Alaska’s indigenous game Never Alone teaches co-operation through stories
Never Alone is the first game developed with an indigenous community, using traditional native stories in a beautiful and compelling educational game
Kids these days, eh? They’re lazy and devoid of imagination. They take no interest in learning, have short attention spans and maintain zero respect for their elders. All they do is play video games which encourage aggression, antisocial behaviour and obesity.
Never Alone, a new co-operative puzzle platformer based on native Alaskan myths and stories, is about to blow this particular tired but frequent narrative apart.
The title, which is released on 18 November, is released by Upper One Games, the world’s first indigenous-owned video game company, which was established by Cook Intel Tribal Council (CITC), a tribal nonprofit organisation based in Anchorage, Alaska.
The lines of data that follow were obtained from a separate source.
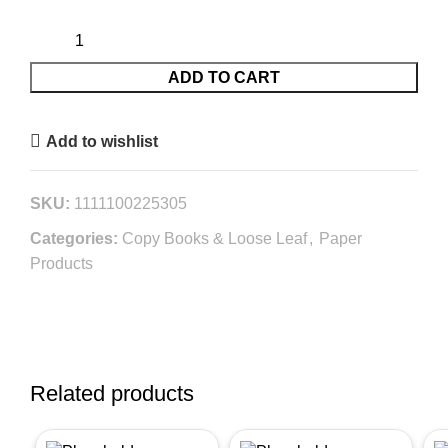
ADD TO CART
Add to wishlist
SKU:
1111100225305
Categories:
Copy Books & Loose Leaf
,
Paper
Products
Related products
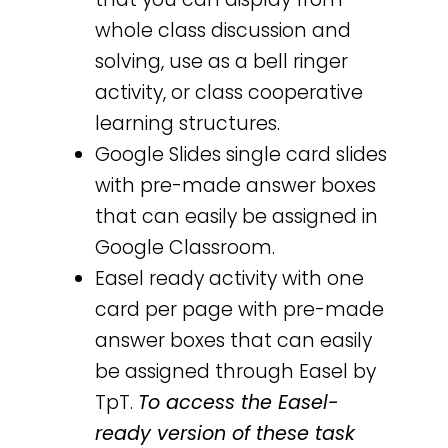
whole class discussion and
solving, use as a bell ringer
activity, or class cooperative
learning structures.
Google Slides single card slides
with pre-made answer boxes
that can easily be assigned in
Google Classroom.
Easel ready activity with one
card per page with pre-made
answer boxes that can easily
be assigned through Easel by
TpT.
To access the Easel-
ready version of these task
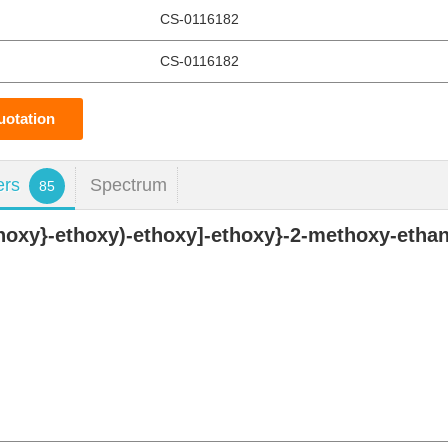
CS-0116182
CS-0116182
uotation
ers
Spectrum
85
thoxy}-ethoxy)-ethoxy]-ethoxy}-2-methoxy-etha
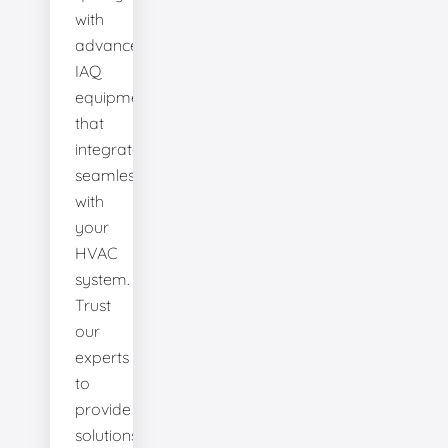
with
advanced
IAQ
equipment
that
integrates
seamlessly
with
your
HVAC
system.
Trust
our
experts
to
provide
solutions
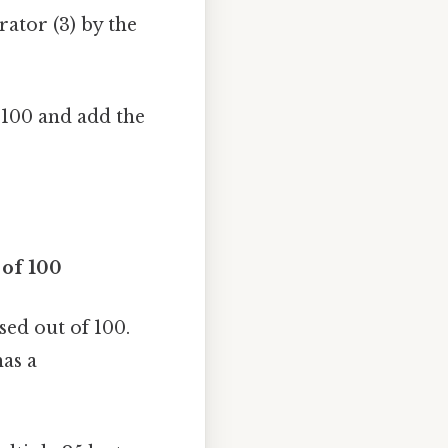
rator (3) by the
 100 and add the
 of 100
sed out of 100.
has a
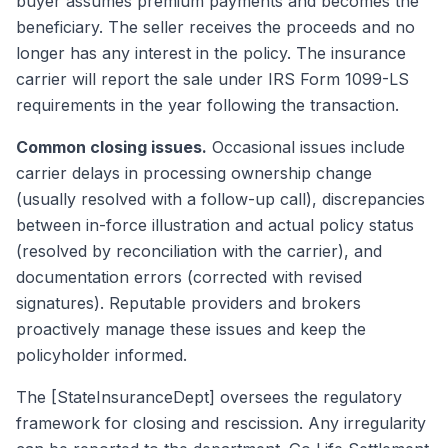
buyer assumes premium payments and becomes the
beneficiary. The seller receives the proceeds and no
longer has any interest in the policy. The insurance
carrier will report the sale under IRS Form 1099-LS
requirements in the year following the transaction.
Common closing issues.
Occasional issues include
carrier delays in processing ownership change
(usually resolved with a follow-up call), discrepancies
between in-force illustration and actual policy status
(resolved by reconciliation with the carrier), and
documentation errors (corrected with revised
signatures). Reputable providers and brokers
proactively manage these issues and keep the
policyholder informed.
The [StateInsuranceDept] oversees the regulatory
framework for closing and rescission. Any irregularity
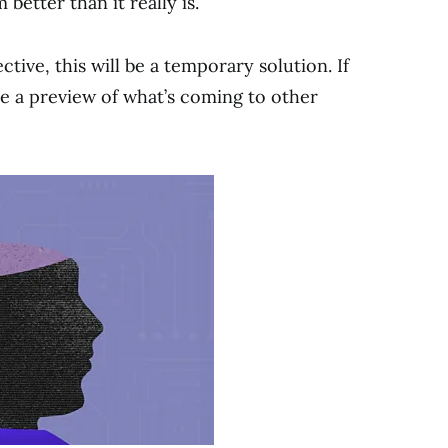
etter than it really is.
ctive, this will be a temporary solution. If
 be a preview of what’s coming to other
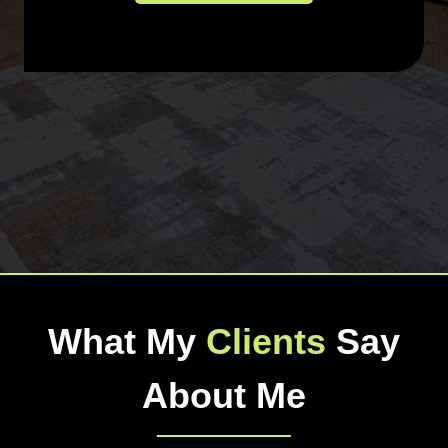
What My
Clients
Say
About Me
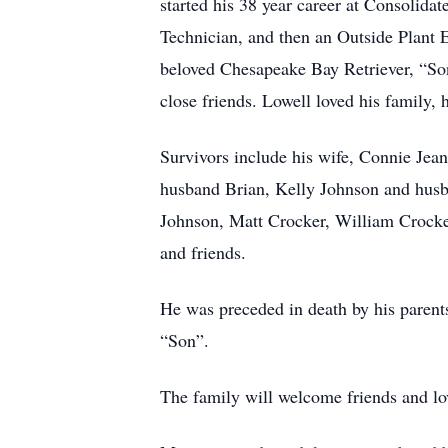
started his 38 year career at Consoli
Technician, and then an Outside Plant E
beloved Chesapeake Bay Retriever, “Son
close friends. Lowell loved his family, 
Survivors include his wife, Connie Jea
husband Brian, Kelly Johnson and husba
Johnson, Matt Crocker, William Crocker
and friends.
He was preceded in death by his parent
“Son”.
The family will welcome friends and l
The story of how Upper One Games came to be is almost as exciting and inspiring as the stories represented in its debut title.
CITC serves the 12,000 strong Alaskan native population, helping to tackle issues as wide-ranging as unemployment, drug and alcohol addiction, youth engagement and education. The foundation is funded by the US government, but several years ago CITC realised that to continue its work it would also have to find income from elsewhere. (…)
The result is Never Alone, or Kisima Inŋitchuŋa, to give it its native title. A two person cooperative puzzle platformer, Never Alone is based around Kunuuksaayuka, a traditional Iñupiat tale in which a girl fights against a great blizzard which threatens the community’s survival.
In Never Alone’s eight-chapter version, the young girl, Nuna, is helped by her companion, an impossibly cute arctic fox. One of the game’s key themes is friendship – in particular, cooperation and codependency. To succeed in the game, Nuna and fox must work together, utilising their different skill sets. (…)
But as well being incredibly handsome; Never Alone is fun. It even has a level set inside a whale. Evoking the game play of previous popular platform puzzlers such as Mario Brothers or Limbo. The fun element is important in making a game which also aims to be educational. (…)
Never Alone will be released at first in ten different languages and on PS4, Xbox One and PC, with more platforms to come in the Spring. But with the creation of Upper One Games, it won’t be the first and last title to explore and share indigenous culture.
“People think video games have disconnected youth from their heritage, from their storytelling and their culture. But why not use this incredibly powerful medium to fire imagination and reconnect youth with other cultures, with their own cultures and with their elders?” asks Gershenfeld.
“This is the start of a worldwide games movement.”